Claims 5, 12 and 19 are rejected under 35 U.S.C. 103 as being unpatentable over Yanagihara in view of Konosu and Lin et al. (US2019/0247162).
Regarding claim 5, Yanagihara, modified by Konosu, discloses the image display device according to claim 1, but fails to further disclose the device comprising: a sensor configured to detect movement, wherein the plurality of standby modes includes a third standby mode in which the power consumption is set to be lower than in the second standby mode, and the processor is configured to swtich the control mode to the third standby mode during the movement. In a similar field of endeavor, Lin teaches an intraoral scanner (intraoral scanner 1 [0020]) comprising a power supply (power supply may be battery [0021]), a processor (processor 18 for processing and controlling data calculating/processing function [0021]), and a motion sensor for sensing three motion variations corresponding to three axes according to a motion state of the intraoral scanner ([abstract]). Lin further teaches the sensor configured to detect movement, wherein when movement has been detected, the intraoral scanner is set to a standby mode in which a power consumption is set lower than the power consumption of the current mode (when processor 18 determine that all three motion variations are larger than the first three variation thresholds, it means that the intraoral scanner 1 is shaking violently, thus the intraoral scanner is placed in an idle state [0028], if blur threshold is exceeded, processor 18 will disable the image sensor or the projection module [0039]). The movement detection over a certain movement threshold feature could indicate blurry images captured, therefore placing the device into an idle mode, consuming less power by disabling the image sensor or projection module, would conserve battery power without capturing unnecessary blurry images. In view of Lin, it would have been obvious to one of ordinary skill in the art before the effective filing date to have included the movement detection feature of Lin, to the system of Yanagihara, to prevent capturing unnecessary blurry images and wastefully consuming battery power.
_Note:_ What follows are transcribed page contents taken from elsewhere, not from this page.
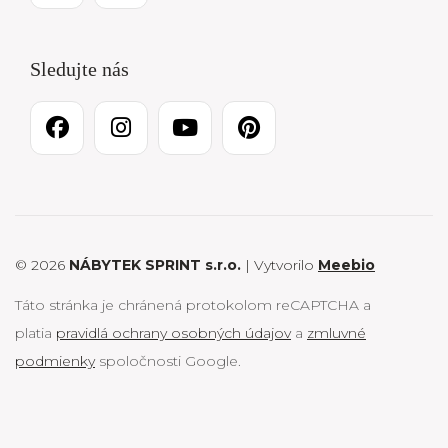
Sledujte nás
© 2026
NÁBYTEK SPRINT s.r.o.
| Vytvorilo
Meebio
Táto stránka je chránená protokolom reCAPTCHA a
platia
pravidlá ochrany osobných údajov
a
zmluvné
podmienky
spoločnosti Google.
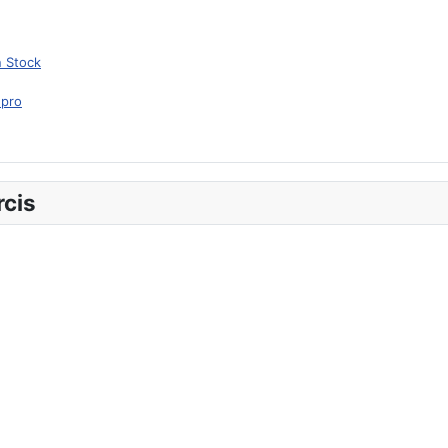
n Stock
rcis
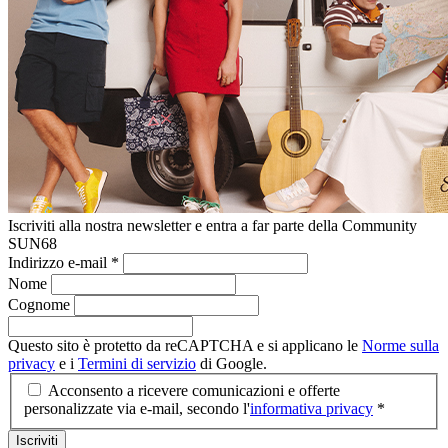
Iscriviti alla nostra newsletter e entra a far parte della Community
SUN68
Indirizzo e-mail
*
Nome
Cognome
Questo sito è protetto da reCAPTCHA e si applicano le
Norme sulla
privacy
e i
Termini di servizio
di Google.
Acconsento a ricevere comunicazioni e offerte
personalizzate via e-mail, secondo l'
informativa privacy
*
Iscriviti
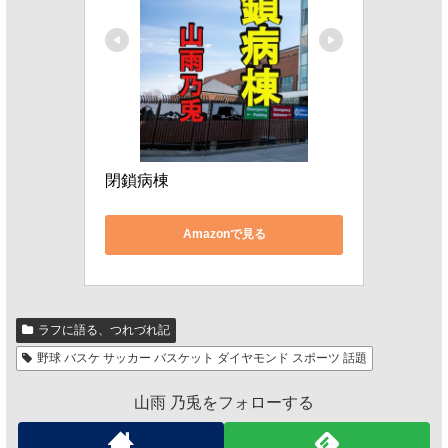
閉鎖病棟
Amazonで見る
ラフに語る、つれづれ記
野球 バスケ サッカー バスケット ダイヤモンド スポーツ 話題
山雨 乃兎をフォローする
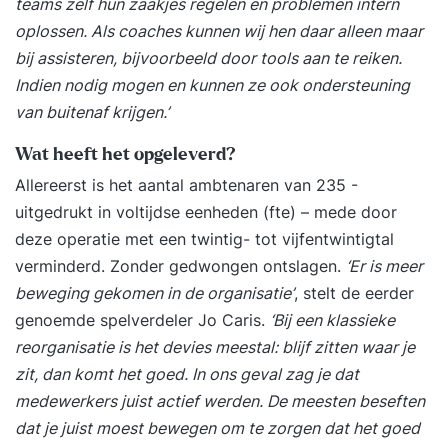
teams zelf hun zaakjes regelen en problemen intern
oplossen. Als coaches kunnen wij hen daar alleen maar
bij assisteren, bijvoorbeeld door tools aan te reiken.
Indien nodig mogen en kunnen ze ook ondersteuning
van buitenaf krijgen.’
Wat heeft het opgeleverd?
Allereerst is het aantal ambtenaren van 235 -
uitgedrukt in voltijdse eenheden (fte) – mede door
deze operatie met een twintig- tot vijfentwintigtal
verminderd. Zonder gedwongen ontslagen.
‘Er is meer
beweging gekomen in de organisatie’
, stelt de eerder
genoemde spelverdeler Jo Caris.
‘Bij een klassieke
reorganisatie is het devies meestal: blijf zitten waar je
zit, dan komt het goed. In ons geval zag je dat
medewerkers juist actief werden. De meesten beseften
dat je juist moest bewegen om te zorgen dat het goed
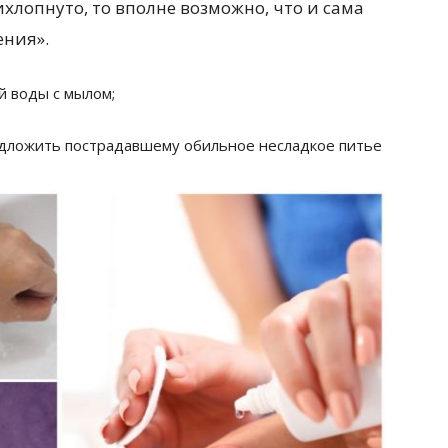
ихлопнуто, то вполне возможно, что и сама
ения».
й воды с мылом;
едложить пострадавшему обильное несладкое питье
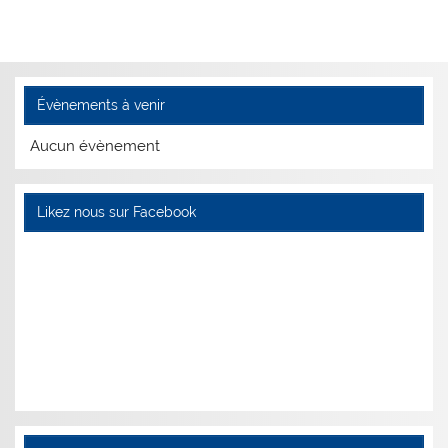
Évènements à venir
Aucun évènement
Likez nous sur Facebook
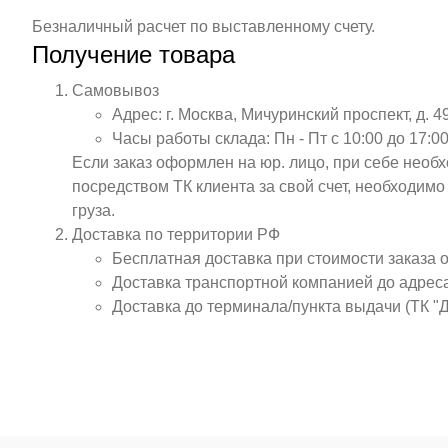
Безналичный расчет по выставленному счету.
Получение товара
Самовывоз
Адрес: г. Москва, Мичуринский проспект, д. 4
Часы работы склада: Пн - Пт с 10:00 до 17:00
Если заказ оформлен на юр. лицо, при себе необ
посредством ТК клиента за свой счет, необходим
груза.
Доставка по территории РФ
Бесплатная доставка при стоимости заказа 
Доставка транспортной компанией до адрес
Доставка до терминала/пункта выдачи (ТК "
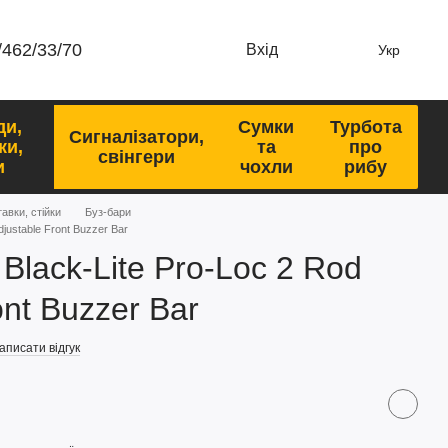
/462/33/70
Вхід
Укр
ди,
Сумки
Турбота
Сигналізатори,
ки,
та
про
свінгери
и
чохли
рибу
тавки, стійки
Буз-бари
djustable Front Buzzer Bar
 Black-Lite Pro-Loc 2 Rod
ont Buzzer Bar
аписати відгук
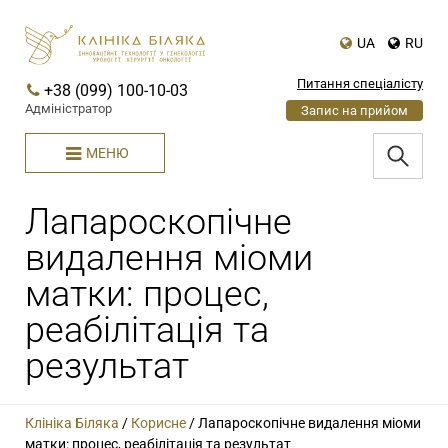
UA
RU
Питання спеціалісту
+38 (099) 100-10-03
Адміністратор
Запис на прийом
МЕНЮ
Лапароскопічне
видалення міоми
матки: процес,
реабілітація та
результат
Клініка Біляка
/
Корисне
/
Лапароскопічне видалення міоми
матки: процес, реабілітація та результат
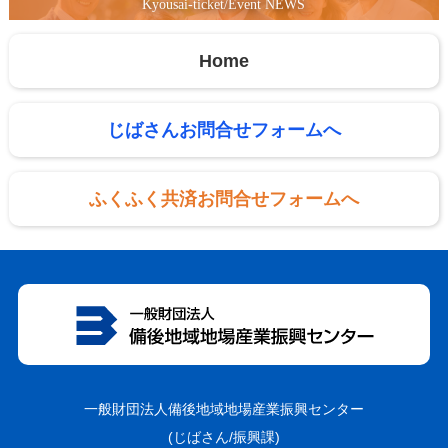
Kyousai-ticket/Event NEWS
Home
じばさんお問合せフォームへ
ふくふく共済お問合せフォームへ
一般財団法人備後地域地場産業振興センター
(じばさん/振興課)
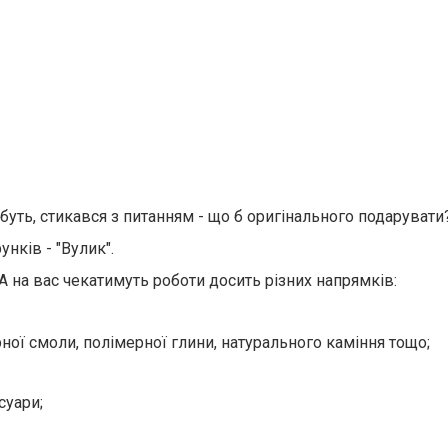
буть, стикався з питанням - що б оригінального подарувати
нків - "Вулик".
7А на вас чекатимуть роботи досить різних напрямків:
ної смоли, полімерної глини, натурального каміння тощо;
суари;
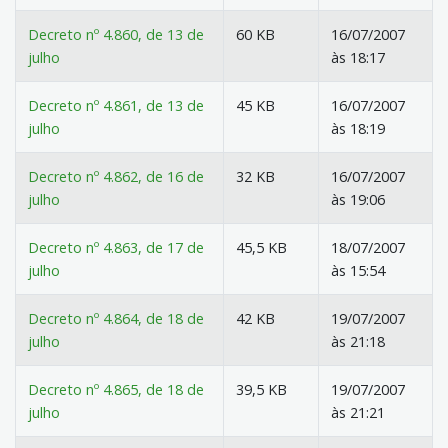
Decreto nº 4.860, de 13 de
60 KB
16/07/2007
julho
às 18:17
Decreto nº 4.861, de 13 de
45 KB
16/07/2007
julho
às 18:19
Decreto nº 4.862, de 16 de
32 KB
16/07/2007
julho
às 19:06
Decreto nº 4.863, de 17 de
45,5 KB
18/07/2007
julho
às 15:54
Decreto nº 4.864, de 18 de
42 KB
19/07/2007
julho
às 21:18
Decreto nº 4.865, de 18 de
39,5 KB
19/07/2007
julho
às 21:21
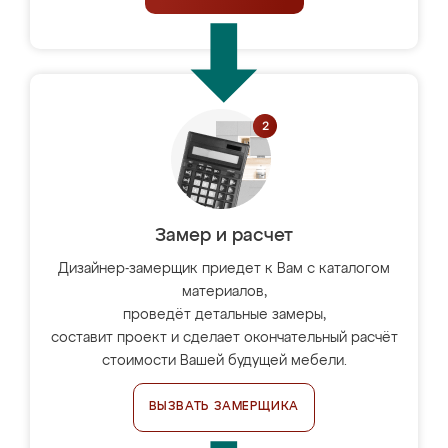
Замер и расчет
Дизайнер-замерщик приедет к Вам с каталогом
материалов,
проведёт детальные замеры,
составит проект и сделает окончательный расчёт
стоимости Вашей будущей мебели.
ВЫЗВАТЬ ЗАМЕРЩИКА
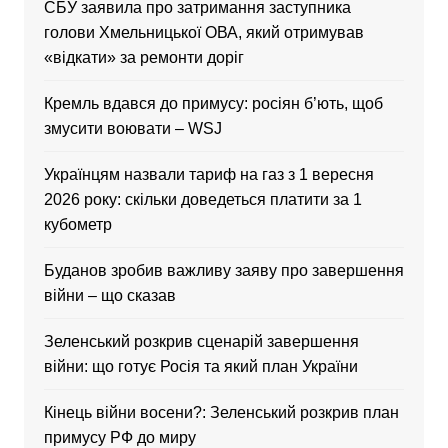
CБУ заявила про затримання заступника
голови Хмельницької ОВА, який отримував
«відкати» за ремонти доріг
Кремль вдався до примусу: росіян б’ють, щоб
змусити воювати – WSJ
Українцям назвали тариф на газ з 1 вересня
2026 року: скільки доведеться платити за 1
кубометр
Буданов зробив важливу заяву про завершення
війни – що сказав
Зеленський розкрив сценарій завершення
війни: що готує Росія та який план України
Кінець війни восени?: Зеленський розкрив план
примусу РФ до миру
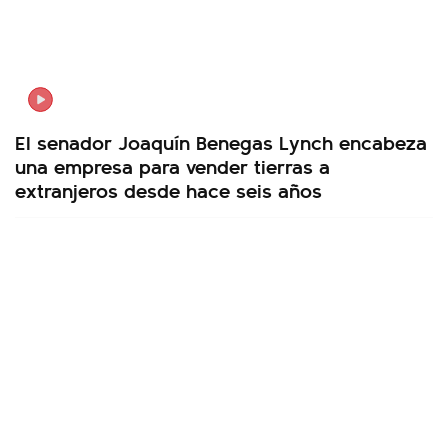
El senador Joaquín Benegas Lynch encabeza
una empresa para vender tierras a
extranjeros desde hace seis años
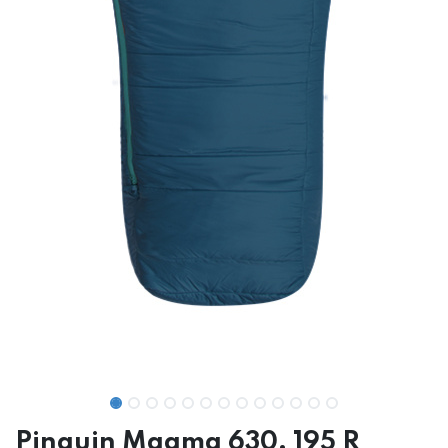
Pinguin Magma 630, 195 R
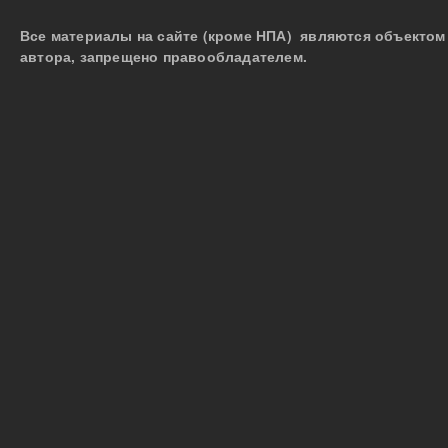
Все материалы на сайте (кроме НПА) являются объектом 
автора, запрещено правообладателем.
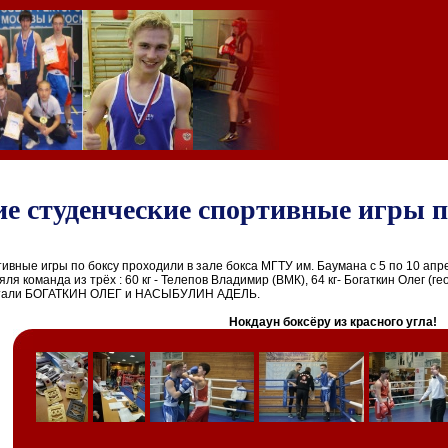
е студенческие спортивные игры п
ивные игры по боксу проходили в зале бокса МГТУ им. Баумана с 5 по 10 апр
 команда из трёх : 60 кг - Телепов Владимир (ВМК), 64 кг- Богаткин Олег (геог
 стали БОГАТКИН ОЛЕГ и НАСЫБУЛИН АДЕЛЬ.
Нокдаун боксёру из красного угла!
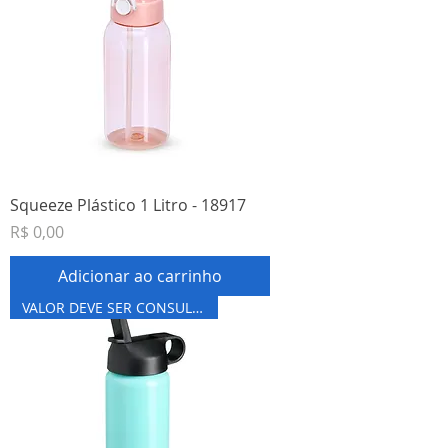
Squeeze Plástico 1 Litro - 18917
Preço
R$ 0,00
Adicionar ao carrinho
VALOR DEVE SER CONSULTADO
Regarding claim 12, Yanagihara, modified by Konosu, discloses the method for operating an image display device according to claim 8, but fails to disclose the method further comprising: switching the control mode to a third standby mode in which the power consumption is set to be lower than in the second standby mode, in a case of movement, according to a detection result of a sensor which detects the movement. In a similar field of endeavor, Lin teaches an intraoral scanner (intraoral scanner 1 [0020]) comprising a power supply (power supply may be battery [0021]), a processor (processor 18 for processing and controlling data calculating/processing function [0021]), and a motion sensor for sensing three motion variations corresponding to three axes according to a motion state of the intraoral scanner ([abstract]). Lin further teaches the sensor configured to detect movement, wherein when movement has been detected, the intraoral scanner is set to a standby mode in which a power consumption is set lower than the power consumption of the current mode (when processor 18 determine that all three motion variations are larger than the first three variation thresholds, it means that the intraoral scanner 1 is shaking violently, thus the intraoral scanner is placed in an idle state [0028], if blur threshold is exceeded, processor 18 will disable the image sensor or the projection module [0039]). The movement detection over a certain movement threshold feature could indicate blurry images captured, therefore placing the device into an idle mode, consuming less power by disabling the image sensor or projection module, would conserve battery power without capturing unnecessary blurry images. In view of Lin, it would have been obvious to one of ordinary skill in the art before the effective filing date to have included the movement detection feature of Lin, to the system of Yanagihara, to prevent capturing unnecessary blurry images and wastefully consuming battery power.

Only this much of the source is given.